GIVEN RECORDS:
Start of Block
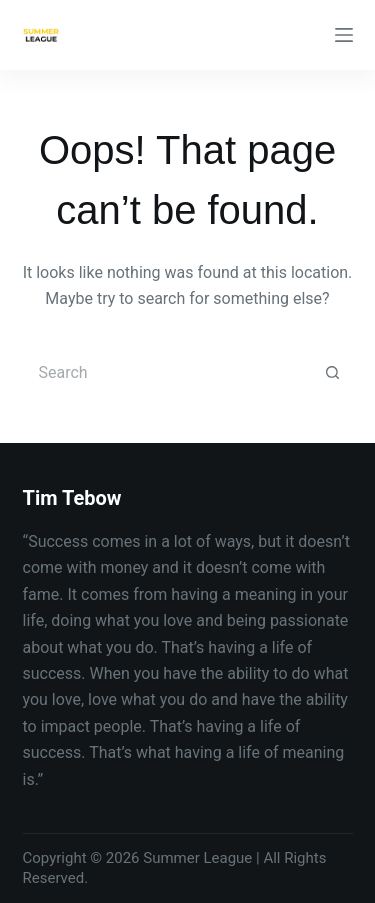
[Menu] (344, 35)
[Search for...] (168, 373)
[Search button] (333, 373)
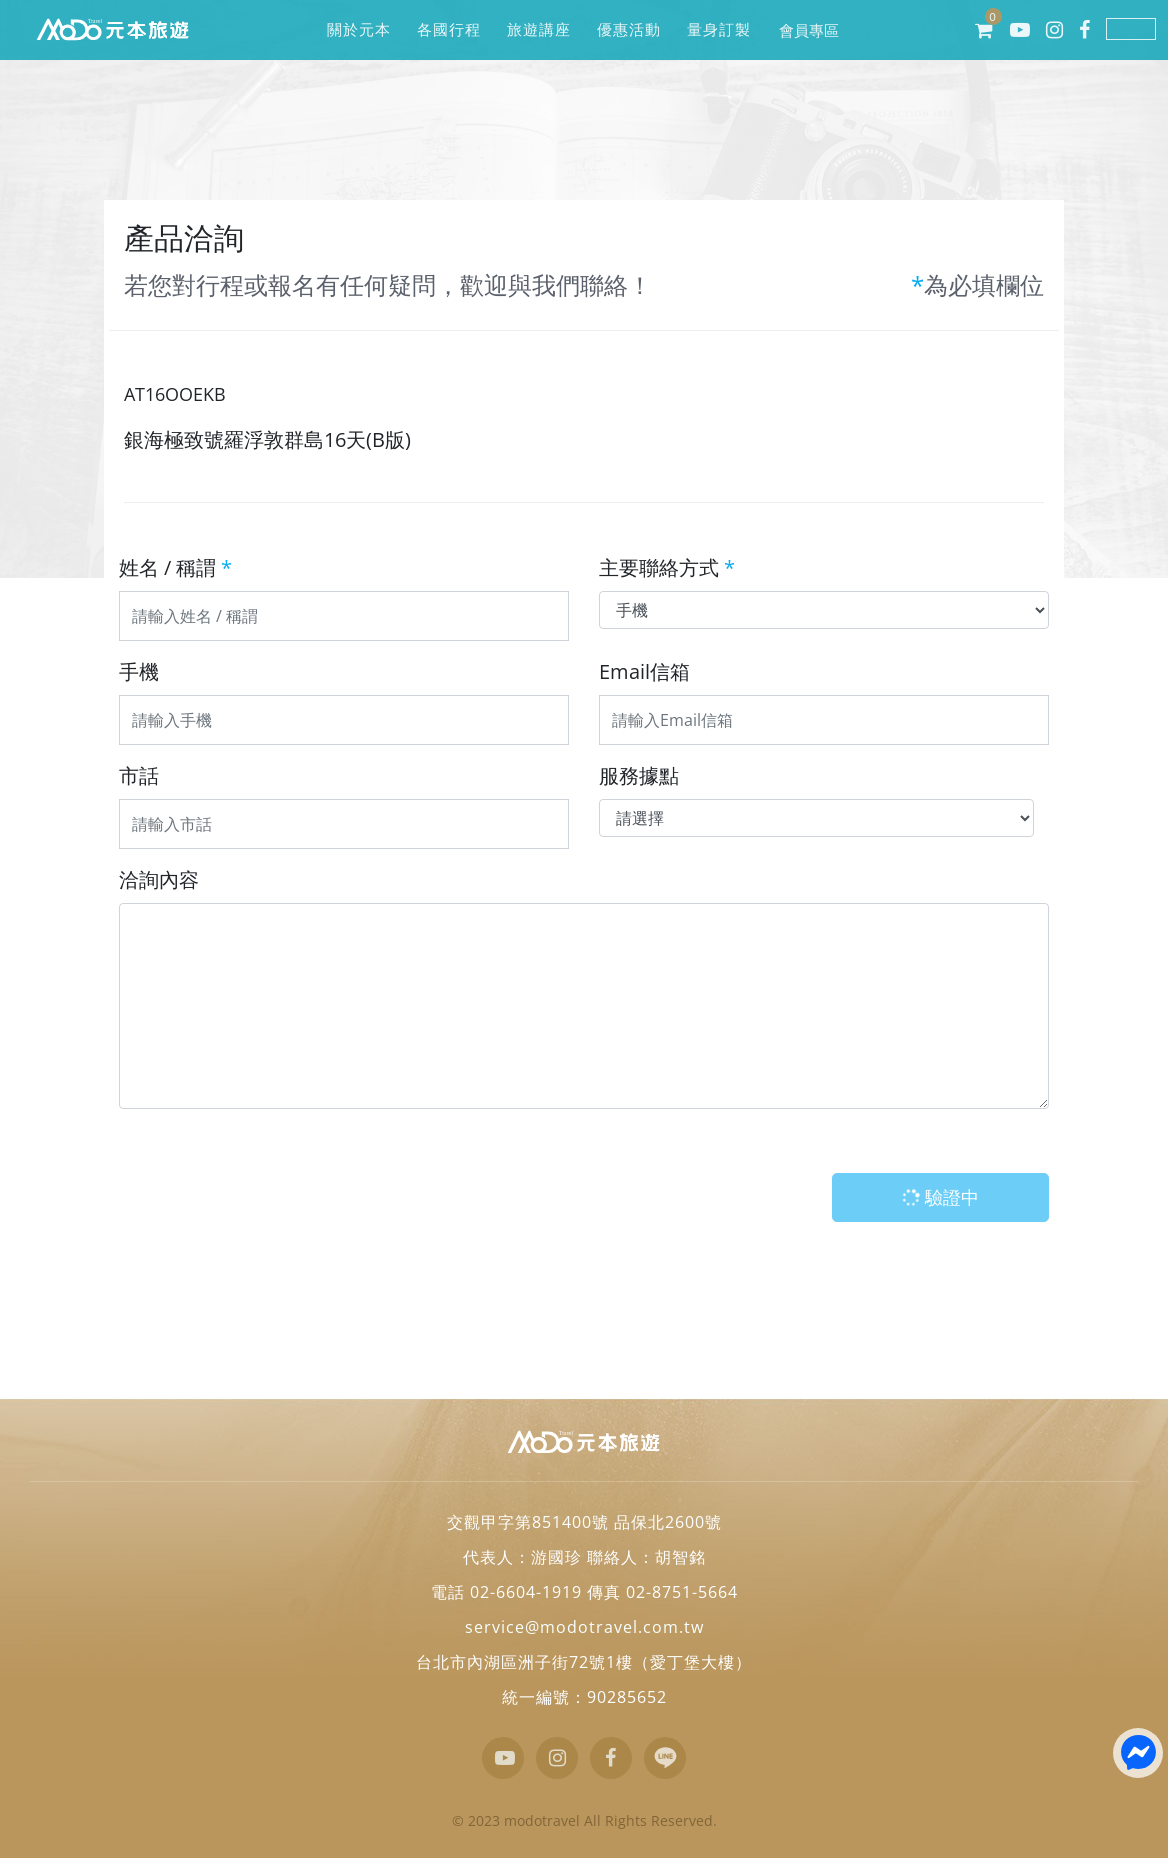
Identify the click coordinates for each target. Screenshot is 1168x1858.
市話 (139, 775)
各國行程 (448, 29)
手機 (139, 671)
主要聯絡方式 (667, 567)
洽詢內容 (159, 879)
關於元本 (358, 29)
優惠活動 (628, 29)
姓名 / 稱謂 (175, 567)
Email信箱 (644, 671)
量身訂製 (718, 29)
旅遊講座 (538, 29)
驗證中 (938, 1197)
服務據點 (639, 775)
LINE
End of Block
PROBLEM:
Omit pictures; set down the rest of the material word for word.

ANSWER FOR THIS EXERCISE:
[Menu] (344, 35)
[Search for...] (168, 373)
[Search button] (333, 373)
Identify the click coordinates for each target. Screenshot is 1168x1858.
市話 (139, 775)
各國行程 (448, 29)
手機 (139, 671)
主要聯絡方式 (667, 567)
洽詢內容 (159, 879)
關於元本 (358, 29)
優惠活動 (628, 29)
姓名 / 稱謂 (175, 567)
Email信箱 (644, 671)
量身訂製 (718, 29)
旅遊講座 (538, 29)
驗證中 (938, 1197)
服務據點 (639, 775)
LINE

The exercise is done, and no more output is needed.